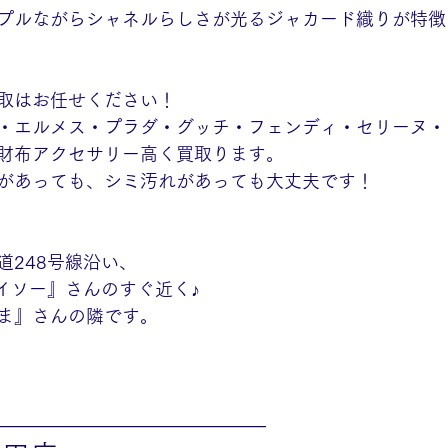
プルながらシャネルらしさが光るジャカード織りが特徴
取はお任せください！
・エルメス・プラダ・グッチ・フェンディ・セリーヌ・
財布アクセサリー高く買取ります。
があっても、シミ汚れがあっても大丈夫です！
道248号線沿い、
ダイソー』さんのすぐ近く♪
ま』さんの隣です。
———————————————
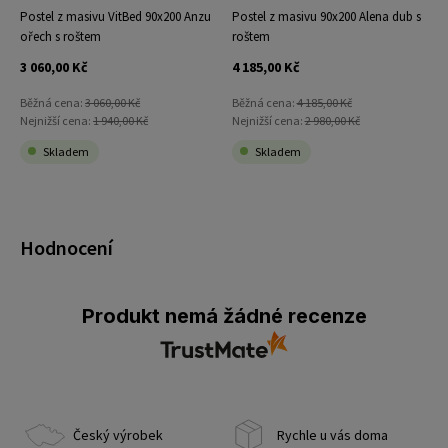
Postel z masivu VitBed 90x200 Anzu
Postel z masivu 90x200 Alena dub s
ořech s roštem
roštem
3 060,00 Kč
4 185,00 Kč
Běžná cena:
3 060,00 Kč
Běžná cena:
4 185,00 Kč
Nejnižší cena:
1 940,00 Kč
Nejnižší cena:
2 980,00 Kč
Skladem
Skladem
Hodnocení
Produkt nemá žádné recenze
Český výrobek
Rychle u vás doma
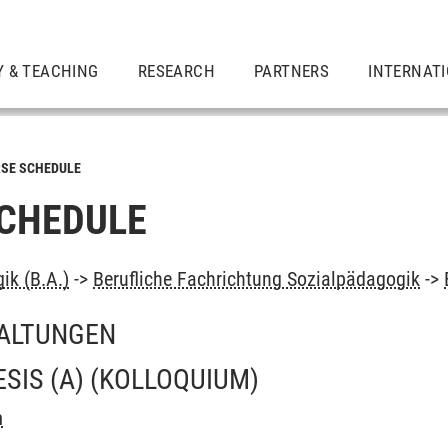
Y & TEACHING
RESEARCH
PARTNERS
INTERNAT
SE SCHEDULE
CHEDULE
ik (B.A.)
->
Berufliche Fachrichtung Sozialpädagogik
->
ALTUNGEN
SIS (A)
(KOLLOQUIUM)
m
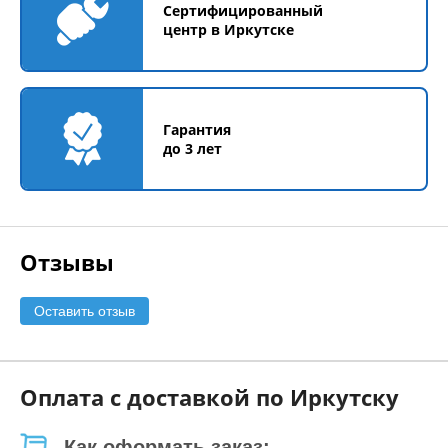
Сертифицированный
центр в Иркутске
Гарантия
до 3 лет
Отзывы
Оставить отзыв
Оплата с доставкой по Иркутску
Как оформать заказ:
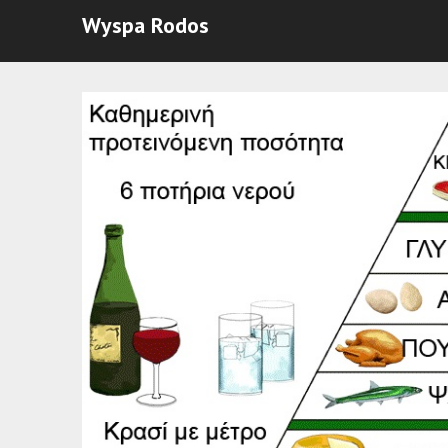
Wyspa Rodos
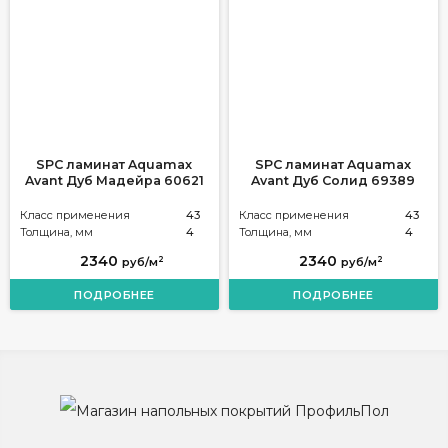
SPC ламинат Aquamax
SPC ламинат Aquamax
Avant Дуб Мадейра 60621
Avant Дуб Солид 69389
Класс применения
43
Класс применения
43
Толщина, мм
4
Толщина, мм
4
2340
2340
2
2
руб/м
руб/м
ПОДРОБНЕЕ
ПОДРОБНЕЕ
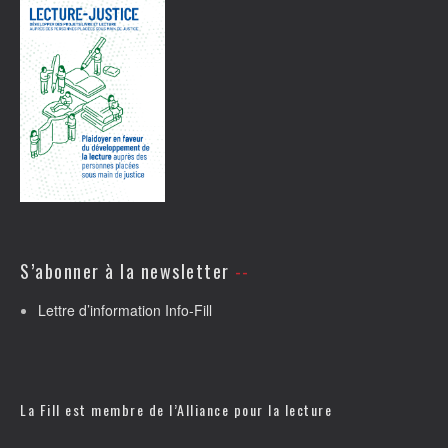
S’abonner à la newsletter
Lettre d’information Info-Fill
La Fill est membre de l’
Alliance pour la lecture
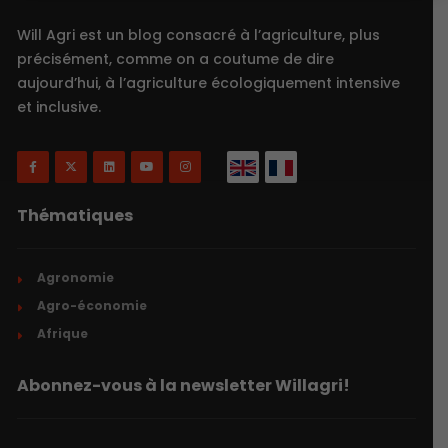
Will Agri est un blog consacré à l’agriculture, plus
précisément, comme on a coutume de dire
aujourd’hui, à l’agriculture écologiquement intensive
et inclusive.
Thématiques
Agronomie
Agro-économie
Afrique
Abonnez-vous à la newsletter Willagri!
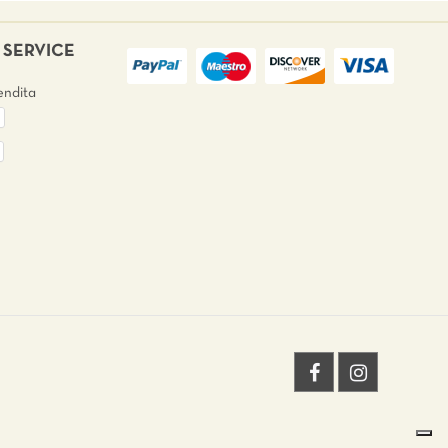
SERVICE
endita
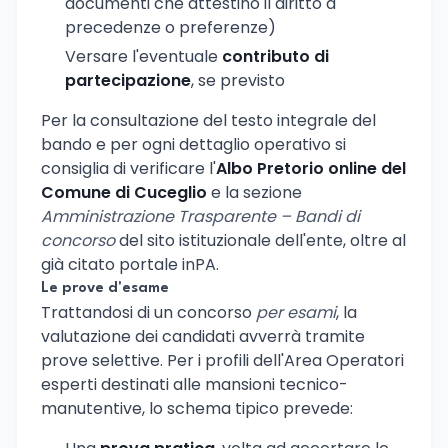
documenti che attestino il diritto a
precedenze o preferenze)
Versare l'eventuale
contributo di
partecipazione
, se previsto
Per la consultazione del testo integrale del
bando e per ogni dettaglio operativo si
consiglia di verificare l'
Albo Pretorio online del
Comune di Cuceglio
e la sezione
Amministrazione Trasparente – Bandi di
concorso
del sito istituzionale dell'ente, oltre al
già citato portale inPA.
Le prove d'esame
Trattandosi di un concorso
per esami
, la
valutazione dei candidati avverrà tramite
prove selettive. Per i profili dell'Area Operatori
esperti destinati alle mansioni tecnico-
manutentive, lo schema tipico prevede:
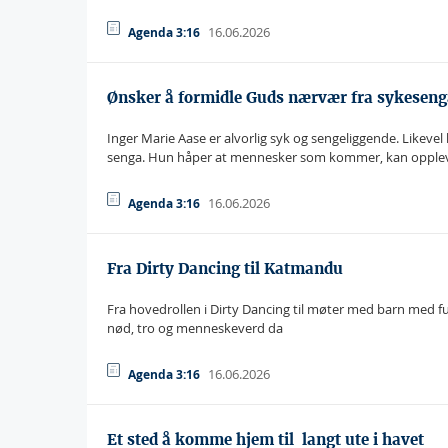
16.06.2026
Agenda 3:16
Ønsker å formidle Guds nærvær fra sykeseng
Inger Marie Aase er alvorlig syk og sengeliggende. Likev
senga. Hun håper at mennesker som kommer, kan opple
16.06.2026
Agenda 3:16
Fra Dirty Dancing til Katmandu
Fra hovedrollen i Dirty Dancing til møter med barn med f
nød, tro og menneskeverd da
16.06.2026
Agenda 3:16
Et sted å komme hjem til  langt ute i havet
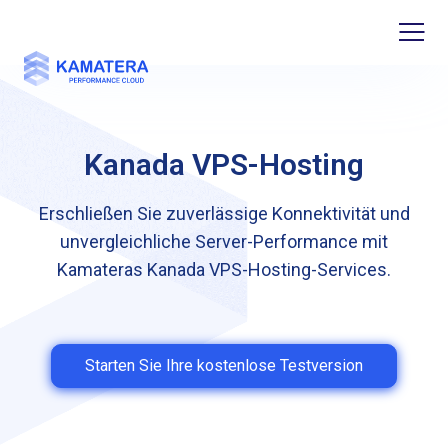
Kanada VPS-Hosting
Erschließen Sie zuverlässige Konnektivität und
unvergleichliche Server-Performance mit
Kamateras Kanada VPS-Hosting-Services.
Starten Sie Ihre kostenlose Testversion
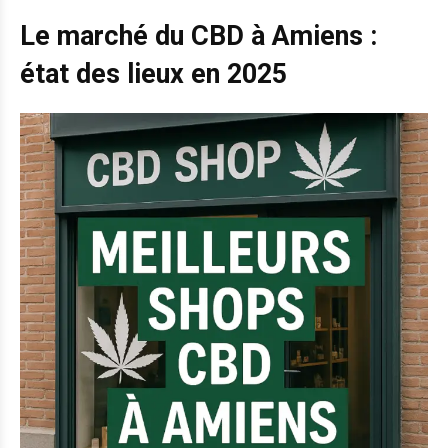
Le marché du CBD à Amiens :
état des lieux en 2025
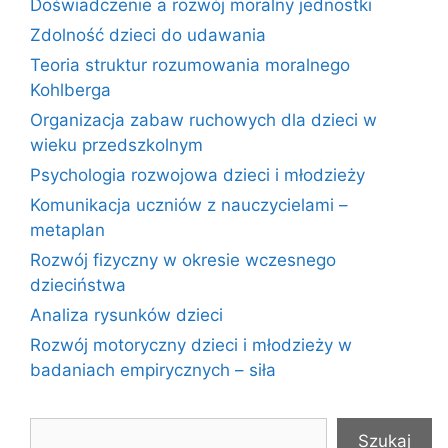
Doświadczenie a rozwój moralny jednostki
Zdolność dzieci do udawania
Teoria struktur rozumowania moralnego
Kohlberga
Organizacja zabaw ruchowych dla dzieci w
wieku przedszkolnym
Psychologia rozwojowa dzieci i młodzieży
Komunikacja uczniów z nauczycielami –
metaplan
Rozwój fizyczny w okresie wczesnego
dzieciństwa
Analiza rysunków dzieci
Rozwój motoryczny dzieci i młodzieży w
badaniach empirycznych – siła
Szukaj
Szukaj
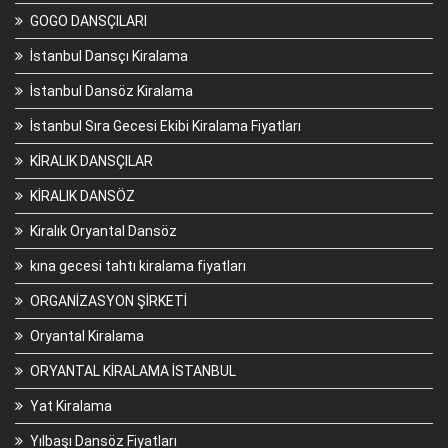
GOGO DANSÇILARI
İstanbul Dansçı Kiralama
İstanbul Dansöz Kiralama
İstanbul Sıra Gecesi Ekibi Kiralama Fiyatları
KİRALIK DANSÇILAR
KİRALIK DANSÖZ
Kiralık Oryantal Dansöz
kına gecesi tahtı kiralama fiyatları
ORGANİZASYON ŞİRKETİ
Oryantal Kiralama
ORYANTAL KİRALAMA İSTANBUL
Yat Kiralama
Yılbaşı Dansöz Fiyatları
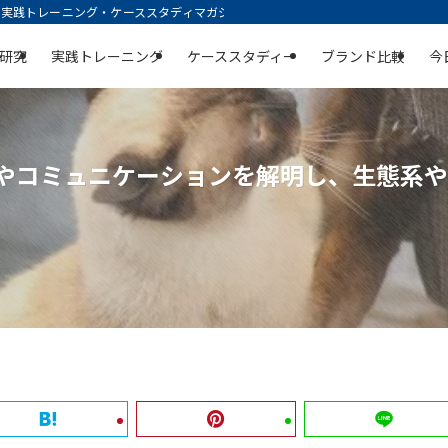
践トレーニング・ケーススタディマガジン | 空庭
研究
実践トレーニング
ケーススタディー
ブランド比較
今
動やコミュニケーションを解明し、生態系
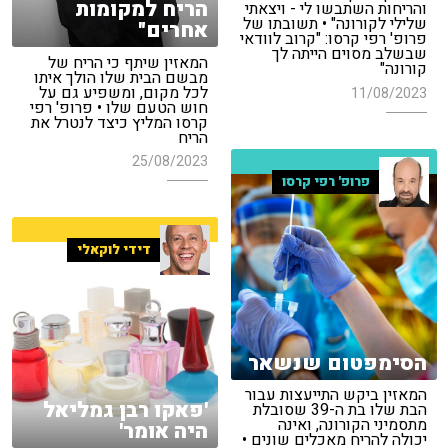
הריח למקומות
והריחות השתבשו לי - ויצאתי
שלילי לקורונה" • תשובתו של
אחרים"
פרופ' רפי קרסו: "קרוב לוודאי
שבשלב מסוים הייתה לך
המאזין שיתף כי הריח של
קורונה"
מבשם הבית שלו הולך איתו
לכל מקום, ומשפיע גם על
11/08/2023
חוש הטעם שלו • פרופ' רפי
קרסו המליץ כיצד לנטרל את
הריח
25/08/2023
פרופ' רפי קרסו
דידי לוקאלי
הסימפטום שנשאר
המאזין ביקש התייעצות עבור
'פאקו רבן גמליאל
הבת שלו בת ה-39 שסובלת
מתסמיני הקורונה, ואינה
היה אומר'
יכולה להריח מאכלים שונים •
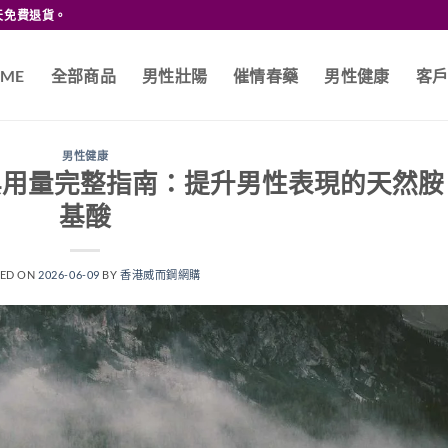
天免費退貨。
ME
全部商品
男性壯陽
催情春藥
男性健康
客
男性健康
e功效與用量完整指南：提升男性表現的天然胺
基酸
TED ON
2026-06-09
BY
香港威而鋼網購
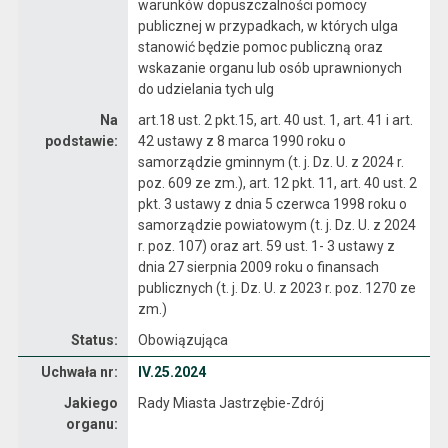
warunków dopuszczalności pomocy
publicznej w przypadkach, w których ulga
stanowić będzie pomoc publiczną oraz
wskazanie organu lub osób uprawnionych
do udzielania tych ulg
Na
art.18 ust. 2 pkt.15, art. 40 ust. 1, art. 41 i art.
podstawie:
42 ustawy z 8 marca 1990 roku o
samorządzie gminnym (t. j. Dz. U. z 2024 r.
poz. 609 ze zm.), art. 12 pkt. 11, art. 40 ust. 2
pkt. 3 ustawy z dnia 5 czerwca 1998 roku o
samorządzie powiatowym (t. j. Dz. U. z 2024
r. poz. 107) oraz art. 59 ust. 1- 3 ustawy z
dnia 27 sierpnia 2009 roku o finansach
publicznych (t. j. Dz. U. z 2023 r. poz. 1270 ze
zm.)
Status:
Obowiązująca
Dane uchwały nr IV.25.2024
Uchwała nr:
IV.25.2024
Jakiego
Rady Miasta Jastrzębie-Zdrój
organu:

+--

In the records above, find the line with "Alliance pour la lecture" and the line with "consiglia di verificare l'". Write out exactly those lines and every one between, with no pictures and no other lines.

Alliance pour la lecture
Will Agri est un blog consacré à l’agriculture, plus
précisément, comme on a coutume de dire
aujourd’hui, à l’agriculture écologiquement intensive
et inclusive.
Thématiques
Agronomie
Agro-économie
Afrique
Abonnez-vous à la newsletter Willagri!
SERVICE
endita
documenti che attestino il diritto a
precedenze o preferenze)
Versare l'eventuale
contributo di
partecipazione
, se previsto
Per la consultazione del testo integrale del
bando e per ogni dettaglio operativo si
consiglia di verificare l'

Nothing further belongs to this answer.